In June 2004, the United States declared Pakistan to be a major non-NATO ally, making it easier to supply arms.
However, Markey felt that in view of the present political turmoil in Pakistan, there is a growing perception in the US that arms supply to Pakistan would be mismanaged.
"If the Pakistani army is asking for this sort of assistance in terms of counter insurgency, counter terror type assistance then it will be in our (US) interest to help them with that. It's the bigger ticket, other items, things that we've had a lot of debate over, F-16's in the past, questions about how large ticket sort of receipts of upto billions of dollars of US assistance have been used with relative oversight," said Markey.
"These are the areas where there is going to be more of divergence between the Pakistani army and the US government. I think the US congress and also the Bush Administration in recent years have been reluctant to sign blank cheques and that's where we are going to run up into difficulties," he added.
Daniel added that India will also be dismayed if any type of military help or funding for military purpose is provided to Pakistan even if it is to counter terrorism, as India feels that any type of military assistance to Pakistan will be used against it.
"I think that India will be to some degree dismayed no matter what sort of assistance US provides to Pakistan. There is still a kind of deeper belief in New Delhi that any sort of military assistance provided by Washington to Islamabad is in some way beneficial to the fight against India but at the same time as long as that kind of assistance is more targeted to items that are less obviously useful for the fight against India than that will seize some of their outstanding concerns," said Markey.

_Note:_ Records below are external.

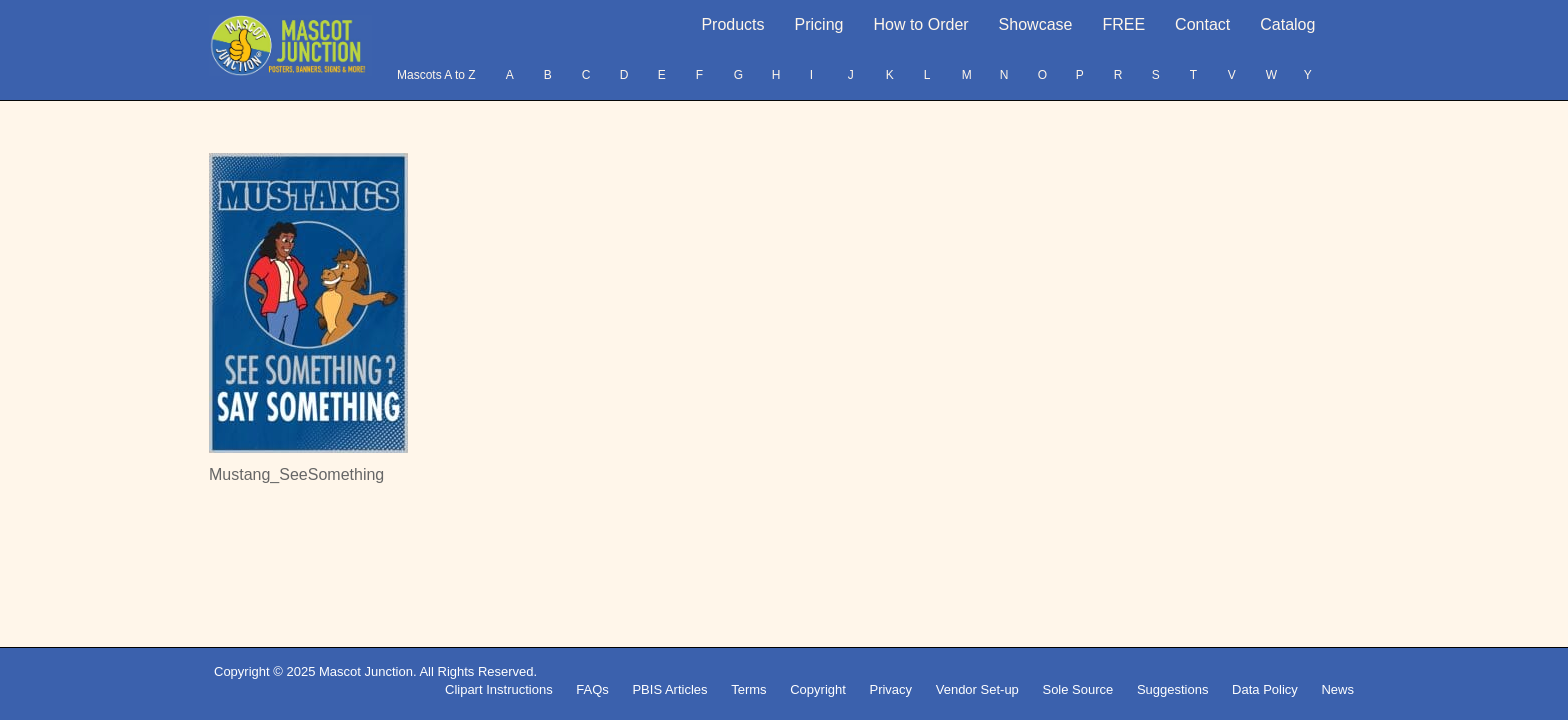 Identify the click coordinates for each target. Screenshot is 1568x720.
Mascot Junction (366, 671)
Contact (1202, 24)
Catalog (1287, 24)
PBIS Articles (669, 689)
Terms (748, 689)
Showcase (1036, 24)
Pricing (819, 24)
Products (732, 24)
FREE (1123, 24)
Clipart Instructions (499, 689)
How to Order (920, 24)
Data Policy (1265, 689)
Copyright (818, 689)
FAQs (592, 689)
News (1337, 689)
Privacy (890, 689)
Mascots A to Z (436, 75)
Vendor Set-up (977, 689)
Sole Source (1077, 689)
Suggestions (1173, 689) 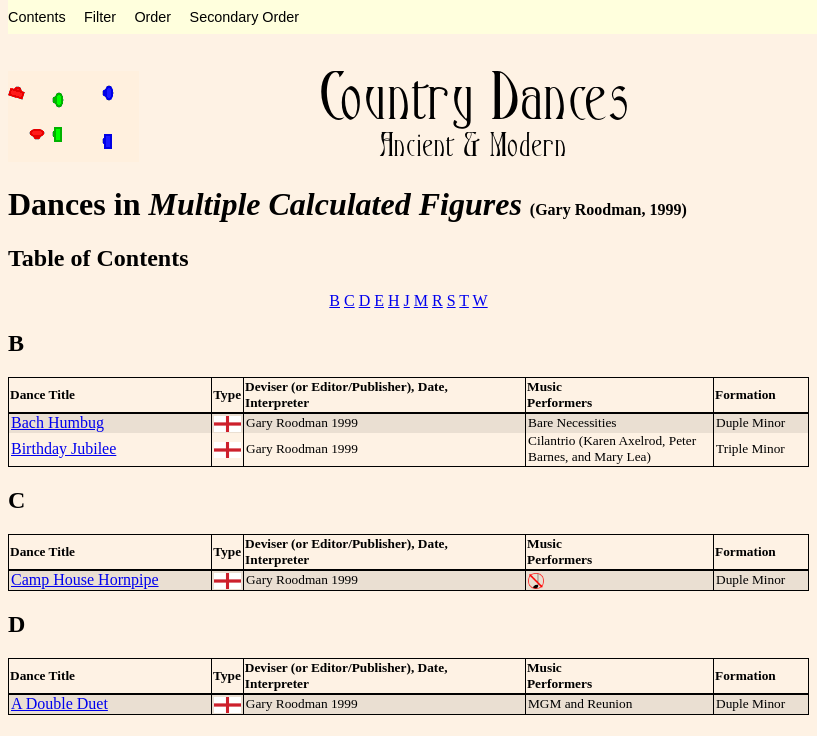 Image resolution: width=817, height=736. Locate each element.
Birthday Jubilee (63, 448)
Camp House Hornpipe (85, 579)
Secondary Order (245, 17)
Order (152, 17)
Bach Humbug (57, 422)
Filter (100, 17)
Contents (37, 17)
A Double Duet (59, 703) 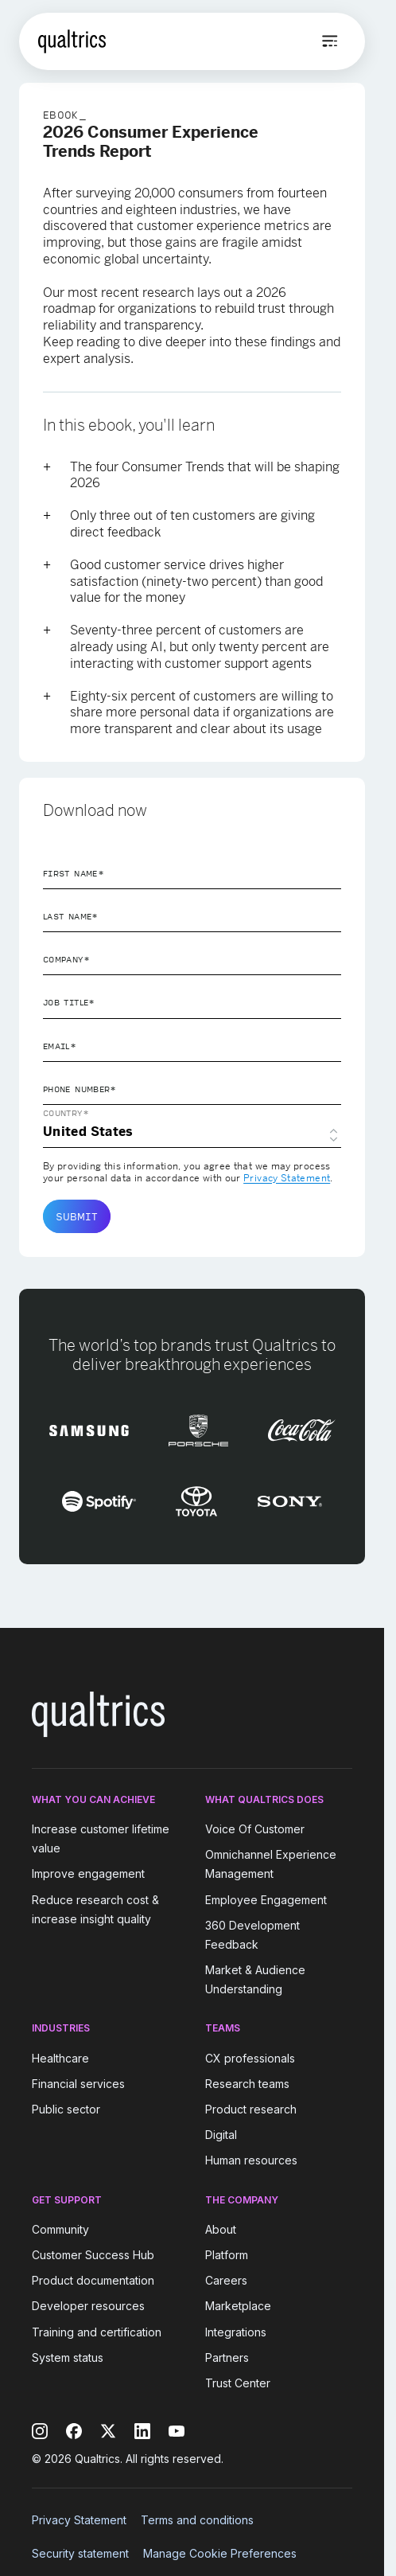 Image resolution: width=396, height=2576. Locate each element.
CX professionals (250, 2058)
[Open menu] (330, 41)
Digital (221, 2134)
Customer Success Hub (93, 2255)
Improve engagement (88, 1874)
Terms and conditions (197, 2520)
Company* (66, 959)
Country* (66, 1113)
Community (60, 2229)
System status (67, 2357)
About (220, 2229)
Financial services (78, 2083)
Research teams (247, 2083)
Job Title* (69, 1002)
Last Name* (71, 916)
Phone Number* (80, 1089)
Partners (227, 2357)
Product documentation (93, 2280)
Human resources (251, 2161)
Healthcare (60, 2058)
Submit (77, 1216)
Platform (226, 2255)
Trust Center (237, 2383)
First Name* (73, 873)
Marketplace (238, 2306)
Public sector (66, 2109)
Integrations (235, 2332)
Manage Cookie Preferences (220, 2553)
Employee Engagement (266, 1900)
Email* (59, 1046)
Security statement (80, 2553)
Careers (226, 2280)
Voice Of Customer (255, 1829)
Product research (251, 2109)
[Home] (72, 41)
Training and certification (96, 2332)
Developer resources (88, 2306)
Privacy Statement (286, 1178) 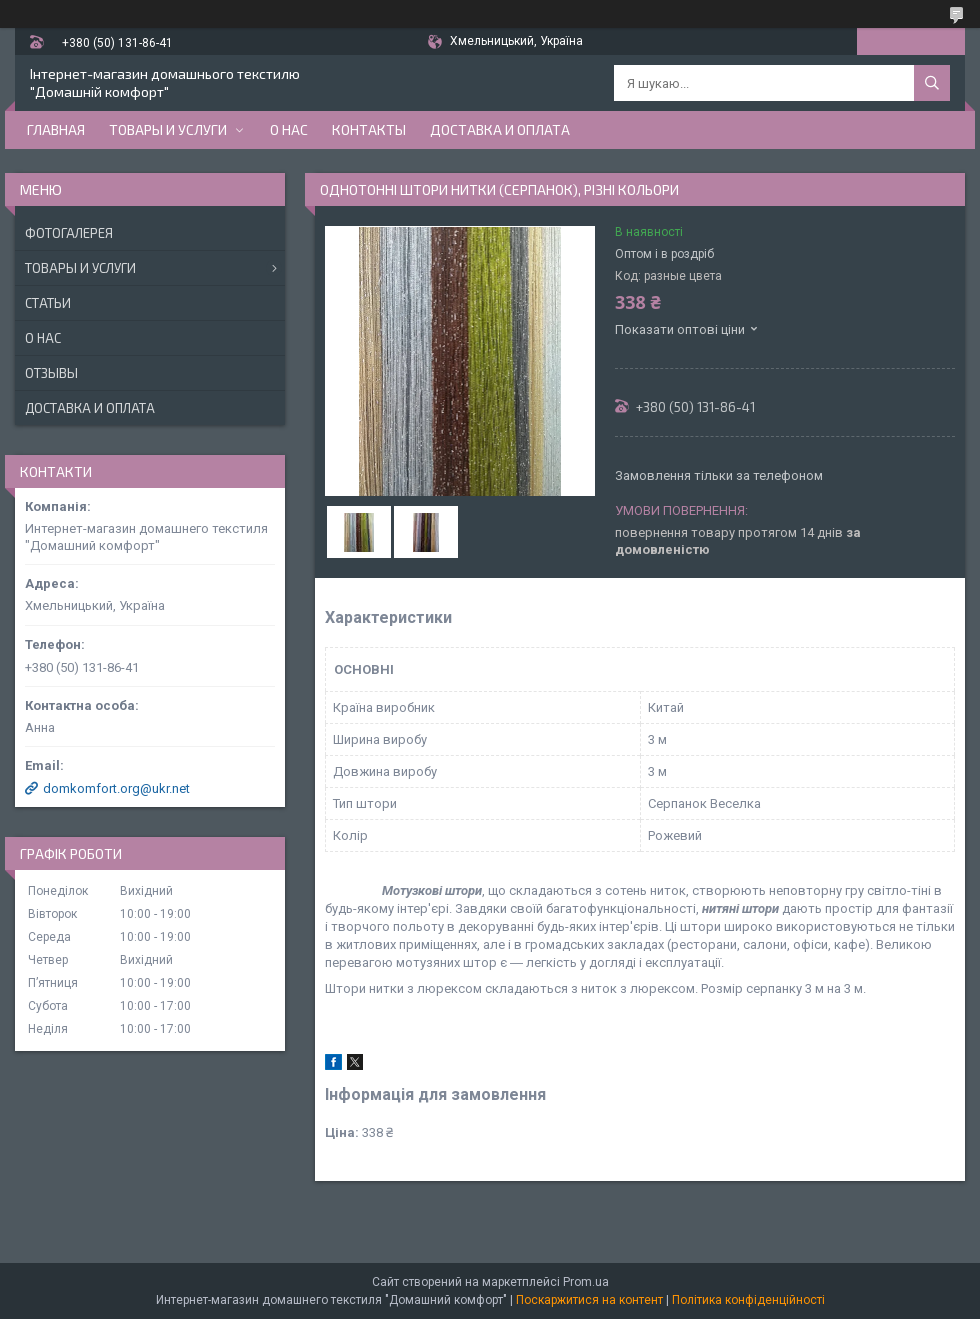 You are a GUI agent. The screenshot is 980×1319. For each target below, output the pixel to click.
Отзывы (51, 373)
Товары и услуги (168, 129)
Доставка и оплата (500, 129)
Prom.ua (586, 1282)
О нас (289, 129)
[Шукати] (932, 83)
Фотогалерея (69, 233)
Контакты (369, 129)
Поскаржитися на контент (589, 1300)
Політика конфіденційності (748, 1300)
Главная (56, 129)
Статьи (48, 303)
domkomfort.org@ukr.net (116, 788) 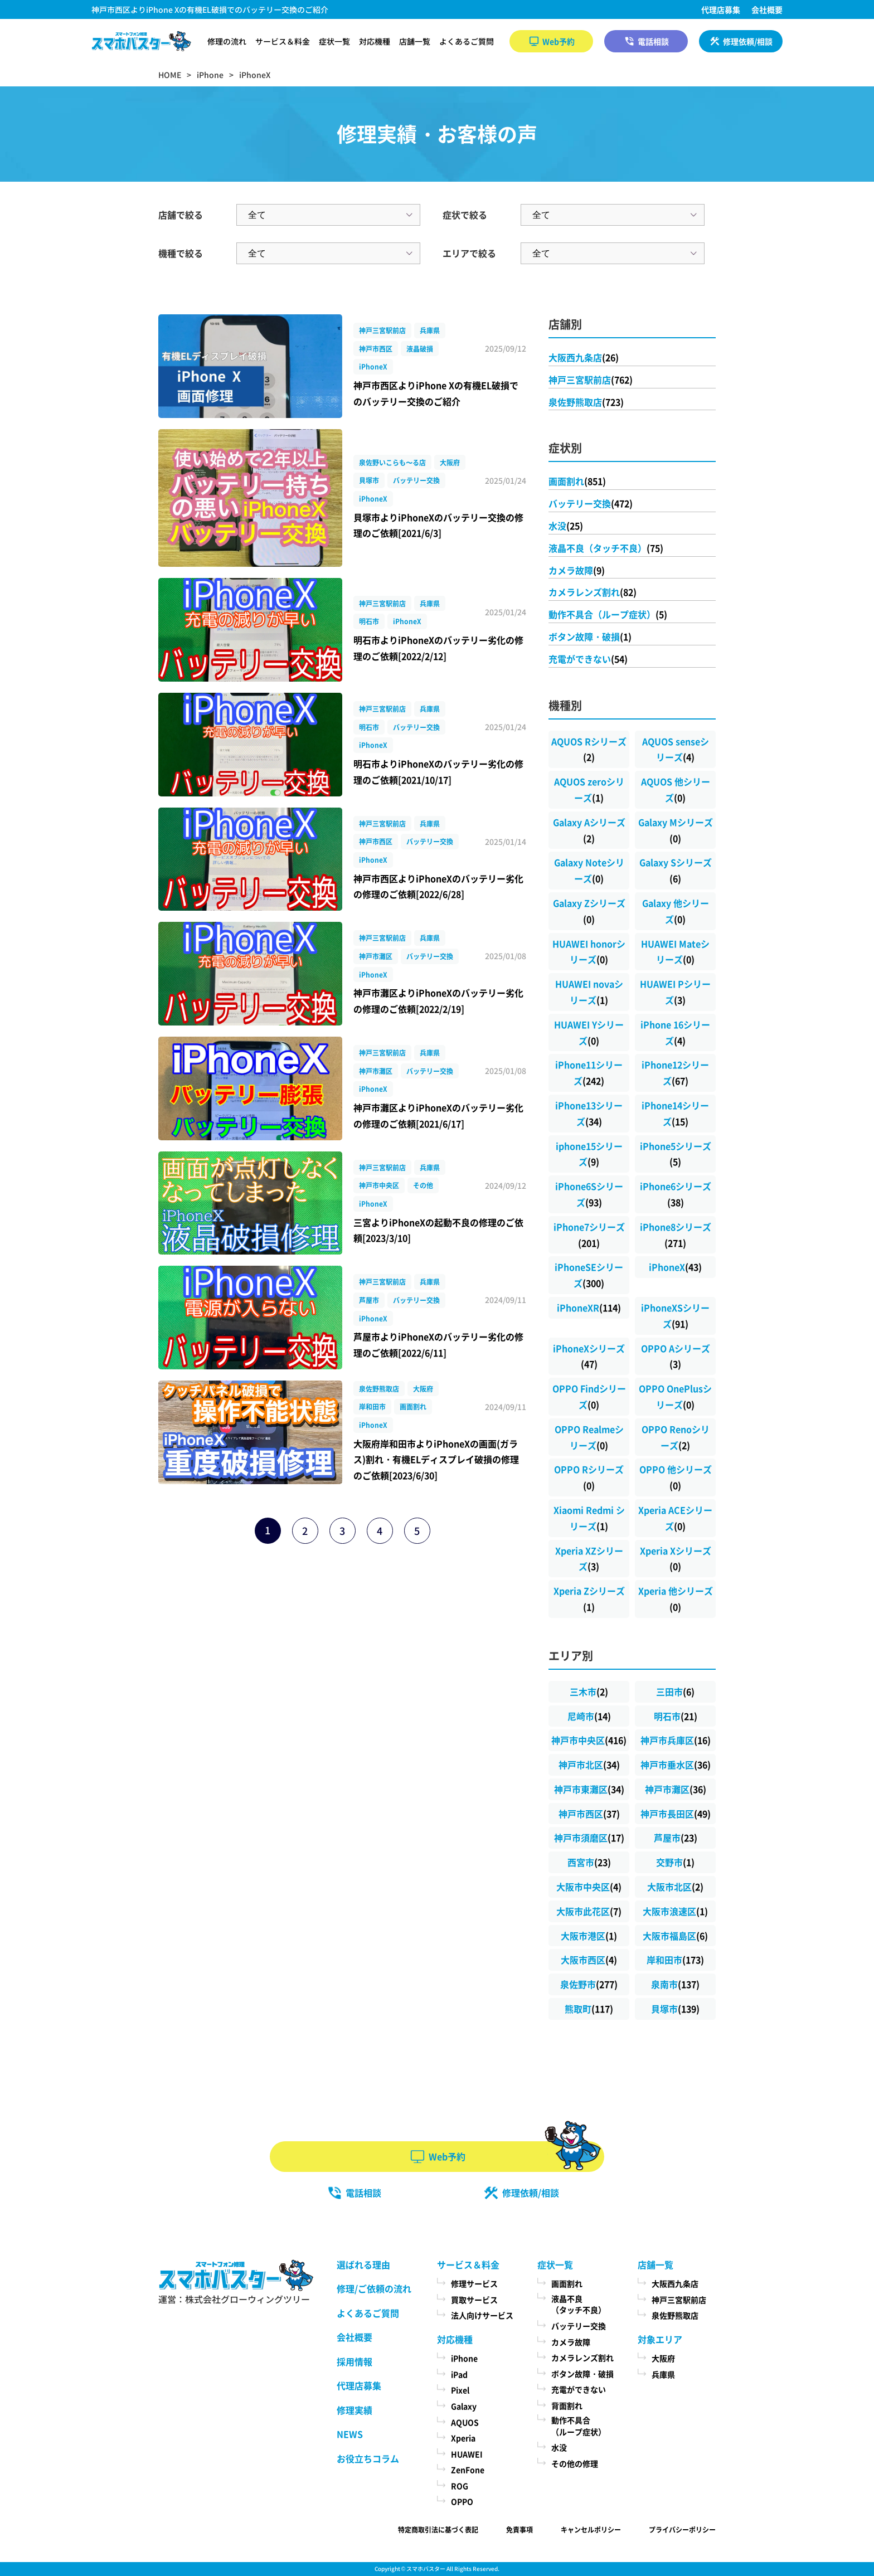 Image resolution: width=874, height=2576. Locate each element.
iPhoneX (675, 1267)
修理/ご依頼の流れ (374, 2288)
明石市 (675, 1716)
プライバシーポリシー (682, 2529)
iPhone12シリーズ (675, 1072)
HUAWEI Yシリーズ (589, 1032)
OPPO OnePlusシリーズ (675, 1396)
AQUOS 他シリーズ (675, 789)
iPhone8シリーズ (675, 1235)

In a departure from its past practice of pouring in millions of dollars of American military aid to Pakistan without having to show results in the fight against Al Qaeda and other militant groups, the Pentagon in February this year rejected or deferred millions of dollars in military aid requests from Pakistan amid criticism that the Islamabad government has squandered U.S. funding an
d allowed Al Qaeda to rebuild a haven in its western tribal regions.
U.S. officials have said that Pakistan used much of the U.S. military aid to pay for heavy equipment better suited for a regional conflict with its archenemy India than for anti-insurgency operations in the frontier territories.